::: Material for this task :::

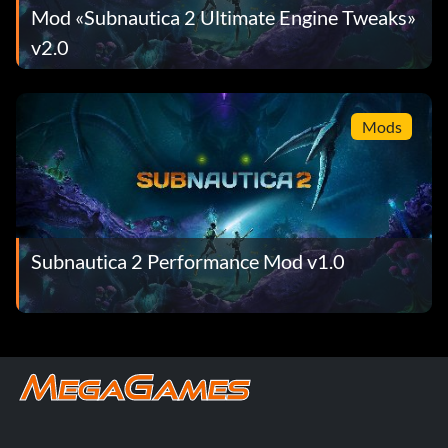
Mod «Subnautica 2 Ultimate Engine Tweaks»
v2.0
Mods
Subnautica 2 Performance Mod v1.0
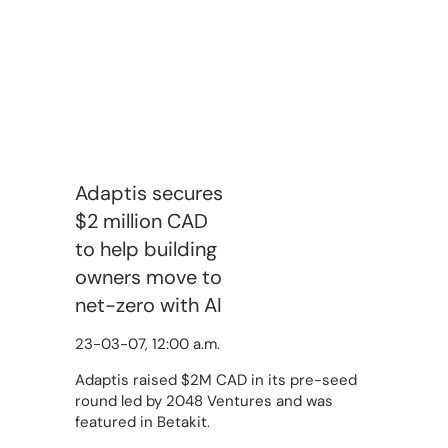
Adaptis secures
$2 million CAD
to help building
owners move to
net-zero with AI
23-03-07, 12:00 a.m.
Adaptis raised $2M CAD in its pre-seed
round led by 2048 Ventures and was
featured in Betakit.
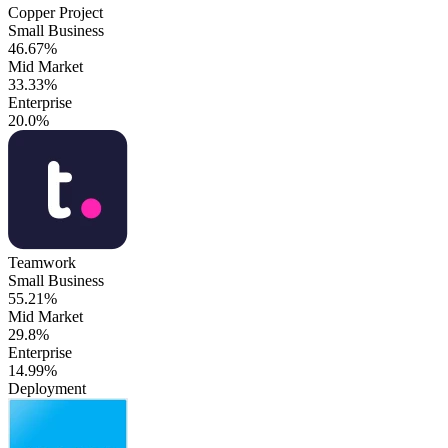
Copper Project
Small Business
46.67%
Mid Market
33.33%
Enterprise
20.0%
Teamwork
Small Business
55.21%
Mid Market
29.8%
Enterprise
14.99%
Deployment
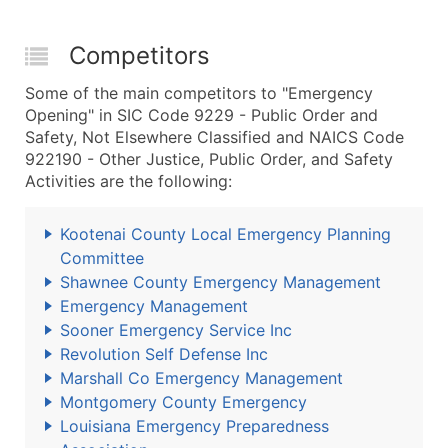
Competitors
Some of the main competitors to "Emergency
Opening" in SIC Code 9229 - Public Order and
Safety, Not Elsewhere Classified and NAICS Code
922190 - Other Justice, Public Order, and Safety
Activities are the following:
Kootenai County Local Emergency Planning
Committee
Shawnee County Emergency Management
Emergency Management
Sooner Emergency Service Inc
Revolution Self Defense Inc
Marshall Co Emergency Management
Montgomery County Emergency
Louisiana Emergency Preparedness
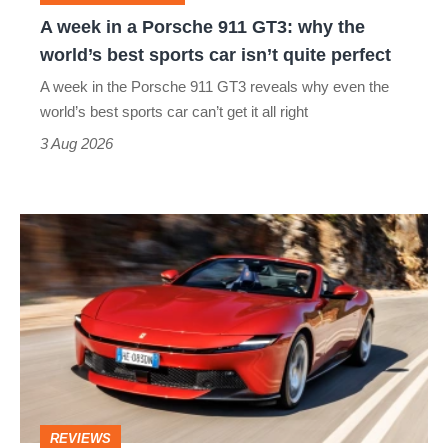
why
A week in a Porsche 911 GT3: why the
the
world’s best sports car isn’t quite perfect
world’s
A week in the Porsche 911 GT3 reveals why even the
best
world’s best sports car can’t get it all right
sports
3 Aug 2026
car
isn’t
Ferrari
quite
Amalfi
perfect
Spider
review
–
the
perfect
REVIEWS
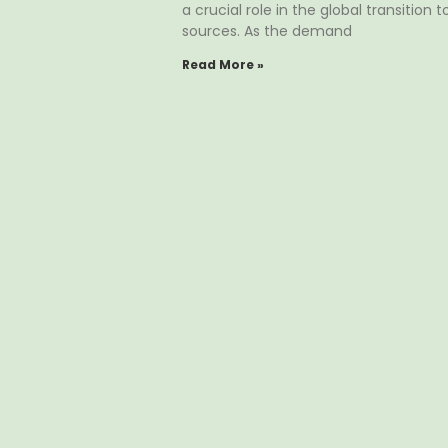
a crucial role in the global transition
sources. As the demand
Read More »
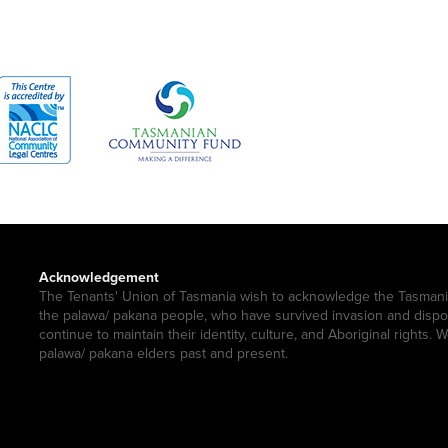
Acknowledgement
The Tenants' Union of Tasmania wish to acknowledge the Tasmani
the palawa/ pakana people, who have survived invasion and disp
continue to maintain their identity, culture, and Aboriginal rights. 
palawa/ pakana elders past and present.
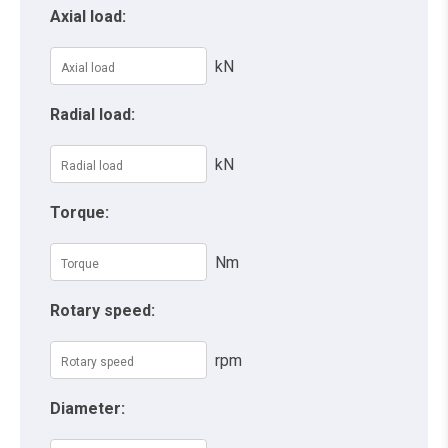
Axial load:
kN
Radial load:
kN
Torque:
Nm
Rotary speed:
rpm
Diameter:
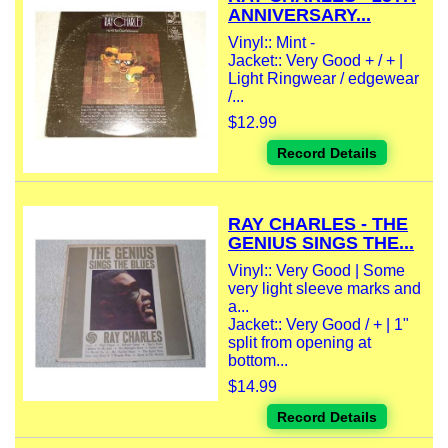
ANNIVERSARY...
Vinyl:: Mint -
Jacket:: Very Good + / + |
Light Ringwear / edgewear
/...
$12.99
Record Details
RAY CHARLES - THE
GENIUS SINGS THE...
Vinyl:: Very Good | Some
very light sleeve marks and
a...
Jacket:: Very Good / + | 1"
split from opening at
bottom...
$14.99
Record Details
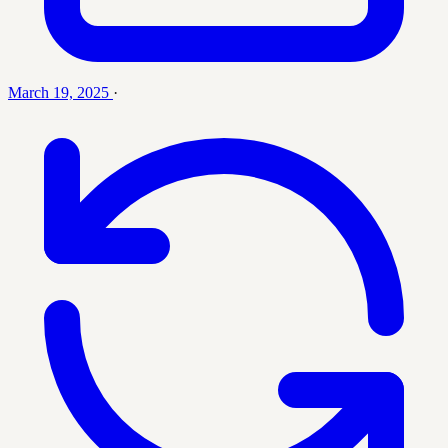
March 19, 2025
·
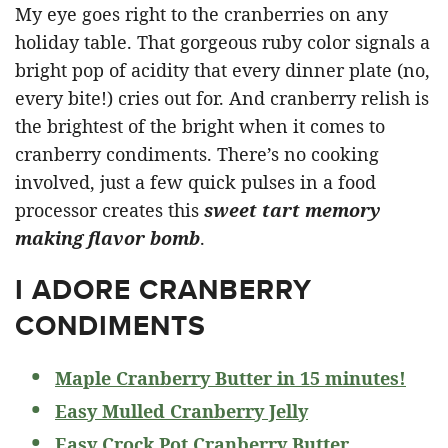
My eye goes right to the cranberries on any
holiday table. That gorgeous ruby color signals a
bright pop of acidity that every dinner plate (no,
every bite!) cries out for. And cranberry relish is
the brightest of the bright when it comes to
cranberry condiments. There’s no cooking
involved, just a few quick pulses in a food
processor creates this
sweet tart memory
making flavor bomb
.
I ADORE CRANBERRY
CONDIMENTS
Maple Cranberry Butter in 15 minutes!
Easy Mulled Cranberry Jelly
Easy Crock Pot Cranberry Butter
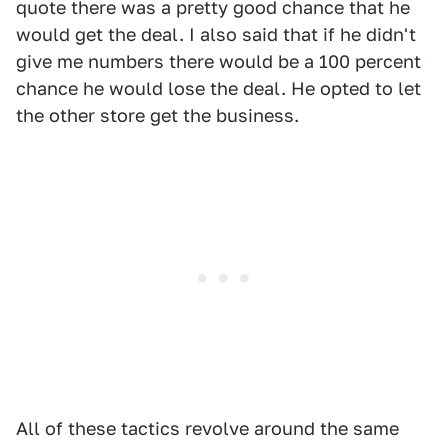
quote there was a pretty good chance that he
would get the deal. I also said that if he didn't
give me numbers there would be a 100 percent
chance he would lose the deal. He opted to let
the other store get the business.
All of these tactics revolve around the same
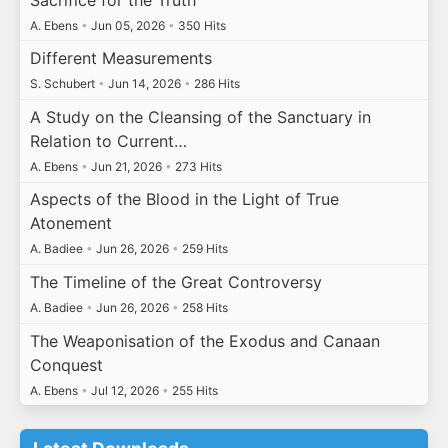
A. Ebens
•
Jun 05, 2026
•
350 Hits
Different Measurements
S. Schubert
•
Jun 14, 2026
•
286 Hits
A Study on the Cleansing of the Sanctuary in
Relation to Current…
A. Ebens
•
Jun 21, 2026
•
273 Hits
Aspects of the Blood in the Light of True
Atonement
A. Badiee
•
Jun 26, 2026
•
259 Hits
The Timeline of the Great Controversy
A. Badiee
•
Jun 26, 2026
•
258 Hits
The Weaponisation of the Exodus and Canaan
Conquest
A. Ebens
•
Jul 12, 2026
•
255 Hits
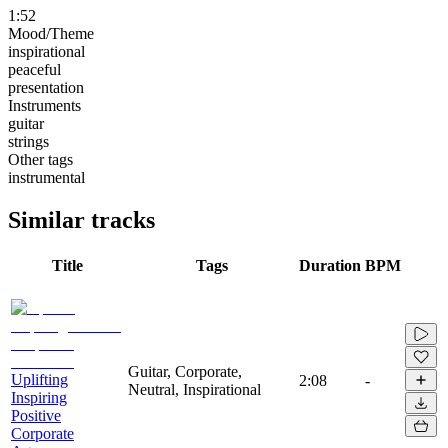
1:52
Mood/Theme
inspirational
peaceful
presentation
Instruments
guitar
strings
Other tags
instrumental
Similar tracks
Title
Tags
Duration
BPM
Guitar, Corporate,
Uplifting
2:08
-
Neutral, Inspirational
Inspiring
Positive
Corporate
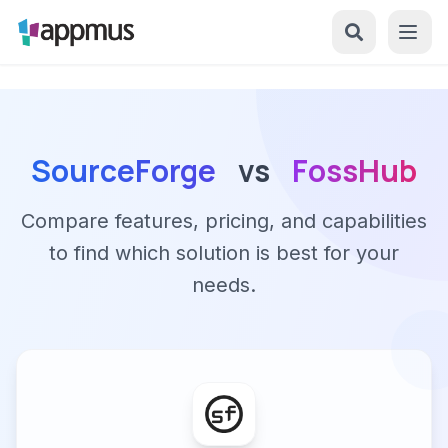
SourceForge
vs
FossHub
Compare features, pricing, and capabilities
to find which solution is best for your
needs.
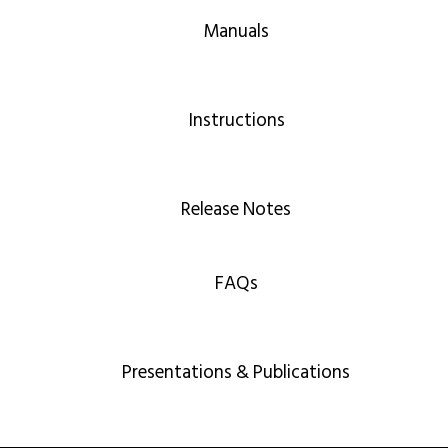
Manuals
Instructions
Release Notes
FAQs
Presentations & Publications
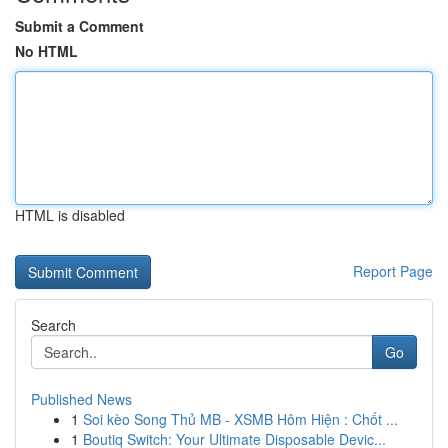
Submit a Comment
No HTML
HTML is disabled
Report Page
Search
Go
Published News
1
Soi kèo Song Thủ MB - XSMB Hôm Hiện : Chốt ...
1
Boutiq Switch: Your Ultimate Disposable Devic...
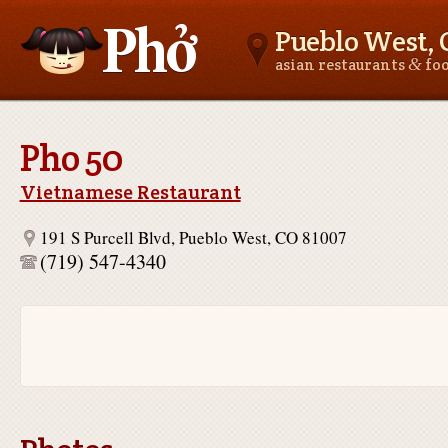
Pueblo West, 
&
asian restaurants
fo
Asianfoodnear.me
Pho 50
Vietnamese Restaurant
191 S Purcell Blvd, Pueblo West, CO 81007
(719) 547-4340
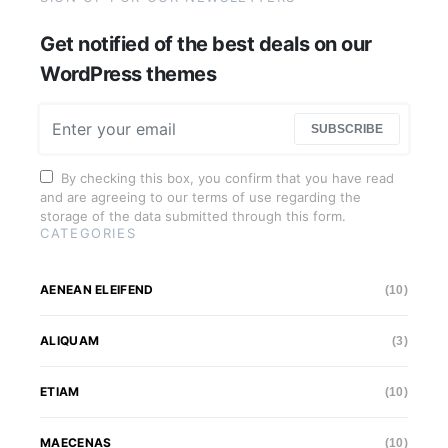
Get notified of the best deals on our
WordPress themes
SUBSCRIBE
By checking this box, you confirm that you have read
and are agreeing to our terms of use regarding the
storage of the data submitted through this form.
CATEGORIES
AENEAN ELEIFEND
(10)
ALIQUAM
(3)
ETIAM
(10)
MAECENAS
(10)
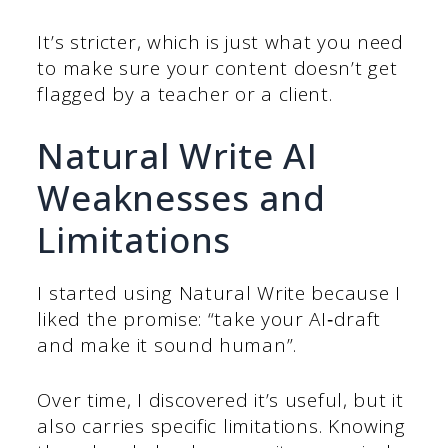
It’s stricter, which is just what you need
to make sure your content doesn’t get
flagged by a teacher or a client.
Natural Write AI
Weaknesses and
Limitations
I started using Natural Write because I
liked the promise: “take your AI‑draft
and make it sound human”.
Over time, I discovered it’s useful, but it
also carries specific limitations. Knowing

:::

■ Exercise brief
Single out each line of the records above with the string "Management" in it, and copy it.

■ Exercise response
Shawnee County Emergency Management
Emergency Management
Marshall Co Emergency Management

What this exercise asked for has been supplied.